But Collins — who announced he will retire from News4 at the end of the year — has done so much more than that. And to the D.C. area, he is an institution.

He tells the stories that will break your heart. He tells the stories that will crack you up. He tells the stories that will leave you in tears — of sorrow, or laughter. Many times, the entire newsroom has stopped to watch a Collins piece as it airs live, the normally bustling space fading into relative silence.

A true D.C. native, Collins grew up on H Street NE — back "when H Street wasn't cool," he clarifies. He started in the newspaper business in his teens. By the time he graduated high school, he was editing three pages and had his own column in Washington's Daily News.

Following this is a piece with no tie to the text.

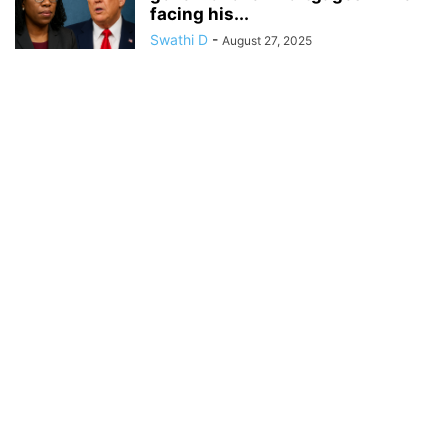
facing his...
Swathi D
-
August 27, 2025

"I learned to write from a bunch of grizzled old newspaper guys who kept throwing stories at me to write and told me, do this and do that," he recalls.

Pat Collins Newsman
Courtesy of Pat Collins; NBC Washington
L-R: The cover of Collins' 2020 memoir, "News Man;" photo illustration of one of his most memorable moments

His love for news grabbed him early and didn't let go.

"My father was a doctor, and somewhere it's written that you have to be a doctor if you're the son of a doctor," he said. His father tried to dissuade him, telling him reporters were "deadbeats."

Obviously, that warning didn't stick.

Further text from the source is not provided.